As you make an invigorating windward passage to Huahine, drop a hook hoping for a dolphinfish, barracuda, or, if you are lucky, a tuna. If you are bareboating, the village of Fare is a great place to anchor to fill in holes in your provisions.
To begin enjoying all this island has to offer, anchor south to enjoy the beach and snorkeling. You’ll find nature unbound with dense vegetation, unspoiled beaches, coral reefs teeming with life, and “motus” (islets) reminiscent of the Garden of Eden.
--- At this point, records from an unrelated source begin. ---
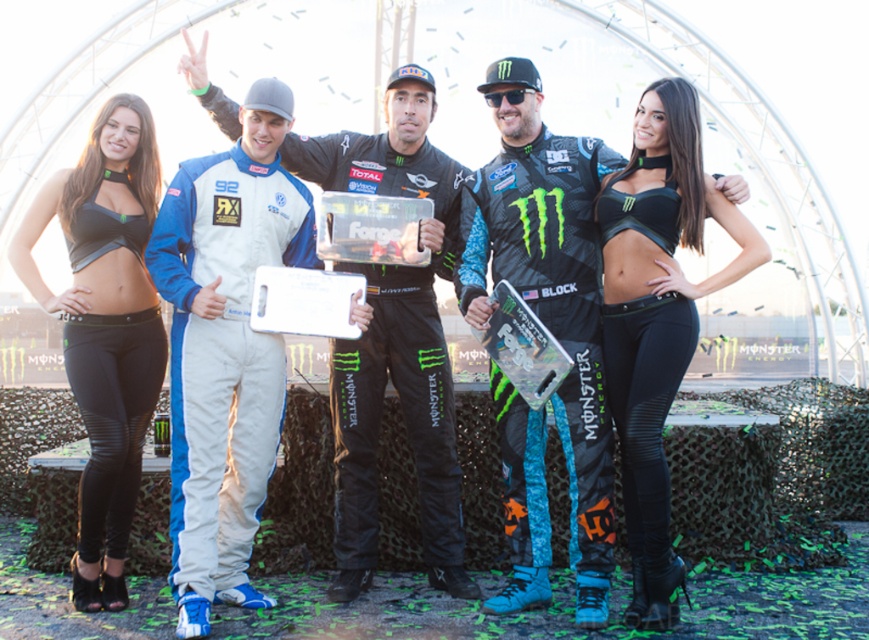 Who is more distant from viewer, (55, 304) or (677, 170)?

The point (677, 170) is more distant.

Does point (144, 163) come in front of point (693, 289)?

No.

The width and height of the screenshot is (869, 640). In order to click on matte black sports bra at left in this screenshot , I will do `click(105, 326)`.

Is white fabric racing suit at center further to the viewer compared to matte black sports bra at left?

No, white fabric racing suit at center is in front of matte black sports bra at left.

Based on the photo, does white fabric racing suit at center have a smaller size compared to matte black sports bra at left?

Incorrect, white fabric racing suit at center is not smaller in size than matte black sports bra at left.

Who is more distant from viewer, (180,307) or (52,193)?

Positioned behind is point (52,193).

Image resolution: width=869 pixels, height=640 pixels. I want to click on white fabric racing suit at center, so click(224, 348).

Can you confirm if white fabric racing suit at center is positioned to the left of black mesh racing suit at center?

Yes, white fabric racing suit at center is to the left of black mesh racing suit at center.

Between white fabric racing suit at center and black mesh racing suit at center, which one appears on the right side from the viewer's perspective?

From the viewer's perspective, black mesh racing suit at center appears more on the right side.

Image resolution: width=869 pixels, height=640 pixels. Identify the location of white fabric racing suit at center. (224, 348).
If you want to explore more of Huahine’s mystical past and present, jump aboard a 3.5 hour circumnavigation of Huahine Iti. Dwellings, temples, and the ancient lake of wizards will transport you back to the beginning of this island’s 1000 year history.
One of the better known islands due to the multitude of movies made here, there is still a lot of unspoiled nature to be found. Especially aboard a yacht charter where you can reach secluded anchorages and places accessible only by boat.
Sail to the eastern side to visit the Lagoonarium where the “natural aquarium”, privately owned, offers an enticing lagoon with the opportunity to swim with rays, turtles, sharks and myriads of colorful fish with a guide.
There are plenty on-shore activities in Bora Bora. You can dine at the family-friendly Bora Bora Yacht Club or trek the island road on a bicycle, scooter, or in a car.
On a Tahiti yacht charter, your sailing plan is yours alone to determine and to change as you wish. Bareboat charterers enjoy the relatively easy navigation While all-inclusive crewed charterers get 5-star treatment in paradise. Plus, when you have a crew at your disposal, you get all the insider information for the best snorkel and dive spots, the most amazing anchorages, and when to best enjoy onshore activities.